2011年9月29日木曜日

先入観(其の弐)


最近好んで読んでいる本に、東川篤哉という作家のミステリー小説があります。
登場人物が個性的で、ストーリーのテンポも良く、オススメです。

さて、この小説を紹介しましたのは、「先入観」を利用して読者をあっと驚かせる仕掛けが面白かったからです。

思い返してみると、前にもブログに「先入観」について書いた気がしますが、本ブログのテーマの1つである(と私は勝手に思っている)「人間関係」においては、この「先入観」というものが、様々に影響してきます。
私は、日々の業務から、時には「先入観」が災いし、接した相手と良好な人間関係を構築できないことがあるということを、よく感じます。
ですから、同じような話題であっても、ご容赦くださいませ。

さてさて、本筋に戻りたいと思います。
なお、ここから先は、東川氏の小説の「ネタばらし」となってしまうため、小説に興味を持ち、読んでみたいと思われた方は、ご遠慮ください。

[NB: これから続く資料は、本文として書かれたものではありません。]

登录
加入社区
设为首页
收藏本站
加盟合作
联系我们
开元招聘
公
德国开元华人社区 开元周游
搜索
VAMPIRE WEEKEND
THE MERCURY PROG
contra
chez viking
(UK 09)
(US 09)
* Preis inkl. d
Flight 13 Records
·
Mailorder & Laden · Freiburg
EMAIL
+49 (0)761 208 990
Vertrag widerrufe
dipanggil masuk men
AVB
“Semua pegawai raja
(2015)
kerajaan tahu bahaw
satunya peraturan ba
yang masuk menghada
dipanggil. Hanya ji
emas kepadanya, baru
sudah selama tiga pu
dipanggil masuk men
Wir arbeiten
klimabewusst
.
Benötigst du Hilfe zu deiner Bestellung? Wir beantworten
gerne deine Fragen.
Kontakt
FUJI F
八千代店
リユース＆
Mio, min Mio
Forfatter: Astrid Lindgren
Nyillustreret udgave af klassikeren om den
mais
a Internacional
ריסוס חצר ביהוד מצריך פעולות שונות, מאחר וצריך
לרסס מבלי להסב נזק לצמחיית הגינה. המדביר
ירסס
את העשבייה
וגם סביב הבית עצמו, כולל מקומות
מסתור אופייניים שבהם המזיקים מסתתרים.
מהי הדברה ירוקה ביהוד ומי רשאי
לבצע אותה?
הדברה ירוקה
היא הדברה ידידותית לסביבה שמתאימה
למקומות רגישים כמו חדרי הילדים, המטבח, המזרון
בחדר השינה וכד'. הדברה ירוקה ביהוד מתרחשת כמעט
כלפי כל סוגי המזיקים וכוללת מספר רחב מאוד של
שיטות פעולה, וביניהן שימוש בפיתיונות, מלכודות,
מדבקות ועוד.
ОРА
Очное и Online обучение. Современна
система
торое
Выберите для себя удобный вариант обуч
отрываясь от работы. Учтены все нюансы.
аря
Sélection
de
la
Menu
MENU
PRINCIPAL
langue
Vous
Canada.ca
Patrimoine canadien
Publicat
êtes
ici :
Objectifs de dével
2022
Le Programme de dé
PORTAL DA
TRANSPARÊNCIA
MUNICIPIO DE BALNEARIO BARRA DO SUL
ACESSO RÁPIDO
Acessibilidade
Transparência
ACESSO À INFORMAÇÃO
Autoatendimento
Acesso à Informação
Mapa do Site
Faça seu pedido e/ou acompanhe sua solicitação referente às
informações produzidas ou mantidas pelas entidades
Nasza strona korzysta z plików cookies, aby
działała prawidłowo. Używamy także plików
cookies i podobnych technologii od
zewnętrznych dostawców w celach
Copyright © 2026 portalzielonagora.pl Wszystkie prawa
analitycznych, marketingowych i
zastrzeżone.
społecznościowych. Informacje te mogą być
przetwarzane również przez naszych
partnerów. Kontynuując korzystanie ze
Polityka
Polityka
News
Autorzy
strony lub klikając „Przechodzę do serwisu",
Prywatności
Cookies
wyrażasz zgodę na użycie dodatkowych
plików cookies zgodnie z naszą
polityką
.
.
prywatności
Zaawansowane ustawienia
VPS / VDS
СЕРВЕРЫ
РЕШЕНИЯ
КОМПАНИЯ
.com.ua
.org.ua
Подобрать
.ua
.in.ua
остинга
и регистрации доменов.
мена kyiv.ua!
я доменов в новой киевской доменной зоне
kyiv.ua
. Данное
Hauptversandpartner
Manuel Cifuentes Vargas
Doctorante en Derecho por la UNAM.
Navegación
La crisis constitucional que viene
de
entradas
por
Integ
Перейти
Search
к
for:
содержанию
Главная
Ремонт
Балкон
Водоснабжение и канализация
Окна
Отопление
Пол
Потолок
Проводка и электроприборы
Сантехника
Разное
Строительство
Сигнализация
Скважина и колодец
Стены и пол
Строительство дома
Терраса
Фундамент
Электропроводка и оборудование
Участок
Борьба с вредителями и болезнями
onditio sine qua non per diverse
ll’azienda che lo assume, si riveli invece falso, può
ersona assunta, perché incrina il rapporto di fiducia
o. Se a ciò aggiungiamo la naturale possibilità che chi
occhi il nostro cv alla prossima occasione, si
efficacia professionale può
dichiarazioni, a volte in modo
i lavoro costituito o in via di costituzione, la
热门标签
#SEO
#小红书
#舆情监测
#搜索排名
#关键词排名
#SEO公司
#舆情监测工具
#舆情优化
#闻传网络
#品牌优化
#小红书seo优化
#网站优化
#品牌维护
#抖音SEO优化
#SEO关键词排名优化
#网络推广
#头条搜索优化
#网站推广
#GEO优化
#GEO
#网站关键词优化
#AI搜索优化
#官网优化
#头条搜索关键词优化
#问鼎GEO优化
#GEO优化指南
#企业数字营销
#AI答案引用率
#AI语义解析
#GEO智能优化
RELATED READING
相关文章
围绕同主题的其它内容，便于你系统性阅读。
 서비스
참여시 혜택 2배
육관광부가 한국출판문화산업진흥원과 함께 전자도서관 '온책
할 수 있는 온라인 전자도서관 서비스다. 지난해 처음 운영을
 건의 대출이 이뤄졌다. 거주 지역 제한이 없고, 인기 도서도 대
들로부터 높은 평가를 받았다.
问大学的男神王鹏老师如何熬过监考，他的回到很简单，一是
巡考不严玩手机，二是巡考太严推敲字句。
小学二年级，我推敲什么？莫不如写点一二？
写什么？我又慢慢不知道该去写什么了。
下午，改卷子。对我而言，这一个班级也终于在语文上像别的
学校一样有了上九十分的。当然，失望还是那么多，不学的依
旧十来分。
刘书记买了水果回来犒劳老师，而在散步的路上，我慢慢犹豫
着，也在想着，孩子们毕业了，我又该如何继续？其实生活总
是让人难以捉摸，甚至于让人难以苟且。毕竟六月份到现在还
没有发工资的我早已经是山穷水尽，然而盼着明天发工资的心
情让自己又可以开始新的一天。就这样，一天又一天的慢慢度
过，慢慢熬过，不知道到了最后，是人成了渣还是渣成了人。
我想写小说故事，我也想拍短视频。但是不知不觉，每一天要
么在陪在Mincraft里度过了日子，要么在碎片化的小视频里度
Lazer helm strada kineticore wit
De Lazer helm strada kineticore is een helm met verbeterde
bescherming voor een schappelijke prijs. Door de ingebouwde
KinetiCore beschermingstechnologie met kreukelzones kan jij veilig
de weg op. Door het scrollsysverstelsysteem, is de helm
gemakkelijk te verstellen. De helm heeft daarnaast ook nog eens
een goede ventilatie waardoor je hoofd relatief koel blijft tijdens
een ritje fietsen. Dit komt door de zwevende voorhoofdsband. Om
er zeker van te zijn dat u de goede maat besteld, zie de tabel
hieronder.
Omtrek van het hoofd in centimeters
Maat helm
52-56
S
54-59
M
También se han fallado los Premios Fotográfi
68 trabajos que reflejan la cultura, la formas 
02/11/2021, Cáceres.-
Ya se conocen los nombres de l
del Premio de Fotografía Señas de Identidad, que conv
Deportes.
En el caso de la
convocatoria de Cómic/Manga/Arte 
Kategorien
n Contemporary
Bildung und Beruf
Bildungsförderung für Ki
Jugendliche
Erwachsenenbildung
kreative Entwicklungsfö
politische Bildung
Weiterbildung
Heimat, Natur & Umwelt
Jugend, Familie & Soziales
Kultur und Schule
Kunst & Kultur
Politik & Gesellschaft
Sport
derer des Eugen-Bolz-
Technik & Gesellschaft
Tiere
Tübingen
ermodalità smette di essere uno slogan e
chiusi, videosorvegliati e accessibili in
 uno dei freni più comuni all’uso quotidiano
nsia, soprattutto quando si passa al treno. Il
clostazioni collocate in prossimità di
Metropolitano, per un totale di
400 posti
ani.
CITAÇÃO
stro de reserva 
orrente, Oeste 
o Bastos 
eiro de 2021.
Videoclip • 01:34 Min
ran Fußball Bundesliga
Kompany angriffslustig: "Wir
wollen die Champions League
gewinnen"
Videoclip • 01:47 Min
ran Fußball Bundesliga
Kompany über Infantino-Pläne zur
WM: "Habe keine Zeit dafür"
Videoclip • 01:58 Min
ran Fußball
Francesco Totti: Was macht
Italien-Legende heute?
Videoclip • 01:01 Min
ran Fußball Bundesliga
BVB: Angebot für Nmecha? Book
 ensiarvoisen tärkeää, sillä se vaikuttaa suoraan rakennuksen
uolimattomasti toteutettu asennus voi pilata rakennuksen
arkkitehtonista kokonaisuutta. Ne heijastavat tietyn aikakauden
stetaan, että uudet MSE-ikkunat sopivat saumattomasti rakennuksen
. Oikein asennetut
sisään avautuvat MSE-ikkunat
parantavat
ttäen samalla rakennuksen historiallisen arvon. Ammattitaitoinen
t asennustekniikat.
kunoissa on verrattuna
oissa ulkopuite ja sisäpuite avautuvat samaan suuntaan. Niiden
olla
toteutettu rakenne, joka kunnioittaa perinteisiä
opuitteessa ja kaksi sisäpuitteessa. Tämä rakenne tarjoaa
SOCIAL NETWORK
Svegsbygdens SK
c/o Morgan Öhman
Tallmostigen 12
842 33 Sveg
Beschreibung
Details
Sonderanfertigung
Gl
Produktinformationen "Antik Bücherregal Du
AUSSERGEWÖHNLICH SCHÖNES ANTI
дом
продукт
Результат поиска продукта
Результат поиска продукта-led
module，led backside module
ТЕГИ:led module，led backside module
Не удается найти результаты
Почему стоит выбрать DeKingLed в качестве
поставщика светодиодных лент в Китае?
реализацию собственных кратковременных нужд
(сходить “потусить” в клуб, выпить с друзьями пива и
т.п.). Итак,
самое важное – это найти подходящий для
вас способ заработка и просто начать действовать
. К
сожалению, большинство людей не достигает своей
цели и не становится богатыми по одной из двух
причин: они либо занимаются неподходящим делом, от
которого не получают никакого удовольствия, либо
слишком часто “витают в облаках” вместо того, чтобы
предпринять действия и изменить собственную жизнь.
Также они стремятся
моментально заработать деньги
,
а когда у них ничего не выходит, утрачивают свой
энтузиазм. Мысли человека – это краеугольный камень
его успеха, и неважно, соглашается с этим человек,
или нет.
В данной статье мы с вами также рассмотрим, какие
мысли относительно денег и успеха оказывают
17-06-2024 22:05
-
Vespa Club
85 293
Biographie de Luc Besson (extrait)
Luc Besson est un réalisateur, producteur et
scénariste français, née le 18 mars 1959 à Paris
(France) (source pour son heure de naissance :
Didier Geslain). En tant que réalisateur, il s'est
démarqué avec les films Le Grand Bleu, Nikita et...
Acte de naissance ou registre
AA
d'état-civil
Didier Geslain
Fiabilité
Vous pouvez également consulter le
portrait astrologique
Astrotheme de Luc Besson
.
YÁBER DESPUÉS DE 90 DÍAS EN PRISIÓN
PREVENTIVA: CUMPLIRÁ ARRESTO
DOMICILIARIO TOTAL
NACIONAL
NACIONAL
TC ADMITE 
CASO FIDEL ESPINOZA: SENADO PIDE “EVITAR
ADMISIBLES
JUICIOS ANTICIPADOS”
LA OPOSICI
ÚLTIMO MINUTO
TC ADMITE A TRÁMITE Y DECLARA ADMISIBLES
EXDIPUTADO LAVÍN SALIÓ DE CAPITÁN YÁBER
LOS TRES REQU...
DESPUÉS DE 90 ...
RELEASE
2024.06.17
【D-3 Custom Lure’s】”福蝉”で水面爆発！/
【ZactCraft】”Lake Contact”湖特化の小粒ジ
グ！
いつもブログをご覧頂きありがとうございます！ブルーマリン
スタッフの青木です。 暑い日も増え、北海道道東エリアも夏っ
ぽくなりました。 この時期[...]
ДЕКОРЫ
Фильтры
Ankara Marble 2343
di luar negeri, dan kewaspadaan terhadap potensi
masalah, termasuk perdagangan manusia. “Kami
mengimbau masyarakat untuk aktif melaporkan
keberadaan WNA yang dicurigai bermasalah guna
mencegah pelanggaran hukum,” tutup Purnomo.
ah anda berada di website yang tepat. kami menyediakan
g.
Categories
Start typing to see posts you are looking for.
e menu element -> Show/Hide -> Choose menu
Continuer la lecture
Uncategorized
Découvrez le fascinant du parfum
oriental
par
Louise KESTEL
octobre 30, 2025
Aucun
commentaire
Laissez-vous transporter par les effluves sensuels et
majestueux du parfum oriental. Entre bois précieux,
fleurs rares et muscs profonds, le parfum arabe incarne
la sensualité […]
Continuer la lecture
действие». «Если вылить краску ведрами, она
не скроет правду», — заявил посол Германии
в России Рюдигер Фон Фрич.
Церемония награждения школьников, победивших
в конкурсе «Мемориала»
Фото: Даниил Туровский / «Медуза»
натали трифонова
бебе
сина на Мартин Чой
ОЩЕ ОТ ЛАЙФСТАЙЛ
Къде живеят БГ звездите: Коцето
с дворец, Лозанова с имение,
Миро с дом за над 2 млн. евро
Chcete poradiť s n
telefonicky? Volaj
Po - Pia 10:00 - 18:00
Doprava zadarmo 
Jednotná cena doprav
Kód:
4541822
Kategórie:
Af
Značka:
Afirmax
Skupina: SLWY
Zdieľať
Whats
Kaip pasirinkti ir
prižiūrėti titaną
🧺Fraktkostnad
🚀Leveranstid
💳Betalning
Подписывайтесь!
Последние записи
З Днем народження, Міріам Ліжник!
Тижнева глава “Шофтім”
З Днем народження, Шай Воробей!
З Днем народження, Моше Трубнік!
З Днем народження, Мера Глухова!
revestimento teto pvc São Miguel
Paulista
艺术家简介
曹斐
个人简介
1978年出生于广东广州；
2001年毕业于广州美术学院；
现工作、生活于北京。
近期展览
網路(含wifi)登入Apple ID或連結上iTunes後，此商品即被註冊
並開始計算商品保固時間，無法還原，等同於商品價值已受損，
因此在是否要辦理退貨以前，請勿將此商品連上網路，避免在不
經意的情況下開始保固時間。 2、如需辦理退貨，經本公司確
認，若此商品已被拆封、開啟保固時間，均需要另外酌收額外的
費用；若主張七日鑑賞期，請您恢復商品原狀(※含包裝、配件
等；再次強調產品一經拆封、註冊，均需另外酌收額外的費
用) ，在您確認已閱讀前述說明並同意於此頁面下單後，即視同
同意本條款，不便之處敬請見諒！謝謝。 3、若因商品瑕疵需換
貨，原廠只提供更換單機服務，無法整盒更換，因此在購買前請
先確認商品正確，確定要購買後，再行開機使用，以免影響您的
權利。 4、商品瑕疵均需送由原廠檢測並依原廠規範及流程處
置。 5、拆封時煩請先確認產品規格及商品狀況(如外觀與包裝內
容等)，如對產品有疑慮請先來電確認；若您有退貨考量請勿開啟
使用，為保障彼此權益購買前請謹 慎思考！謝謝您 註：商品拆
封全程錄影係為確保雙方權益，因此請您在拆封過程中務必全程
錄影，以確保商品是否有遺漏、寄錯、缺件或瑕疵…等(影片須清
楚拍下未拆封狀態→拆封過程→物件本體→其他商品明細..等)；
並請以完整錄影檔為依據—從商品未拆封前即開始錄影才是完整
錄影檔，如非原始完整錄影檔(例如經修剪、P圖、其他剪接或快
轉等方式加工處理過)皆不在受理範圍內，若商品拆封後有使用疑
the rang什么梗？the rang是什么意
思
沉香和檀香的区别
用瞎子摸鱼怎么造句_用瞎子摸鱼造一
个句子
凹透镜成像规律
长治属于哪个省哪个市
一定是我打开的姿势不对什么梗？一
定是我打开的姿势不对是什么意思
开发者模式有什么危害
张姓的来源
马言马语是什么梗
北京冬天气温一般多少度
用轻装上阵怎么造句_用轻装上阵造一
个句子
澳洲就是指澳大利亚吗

私が東川氏の小説で面白いと思った仕掛けの1つに、活字だからこそできる仕掛けがあります。
例えば、小説の主人公が自分のことを「ボク」とか「オレ」とか呼んでいれば、その主人公は男だと思いますよね。反対に、「ワタシ」と呼んでいれば、その主人公は女だと思う訳です。
これが「先入観」です。
ところが、小説を読み進めていくと、今まで男だと思っていた主人公が実は女だった、ということが明らかになります。改めて読み返してみると、主人公が女であることをほのめかす文章が多数あったのですが、最初は、てっきり主人公が男であると思って読み進めていたため、これらのヒントに全く気付きませんでした。
このような活字ならではの仕掛けがいくつもある訳です。

これを日常の人間関係に置き換えてみれば、相手の第一印象から、よく話もしていないのに勝手に性格を決め付けたりすることなどないか、ということになります。
実際によく話をしてみれば、第一印象とは全く違う人となりが見えてくるかもしれないですよね。
このように考えると、人と接するときには、できる限り「先入観」を持たない方がよいのかもしれません。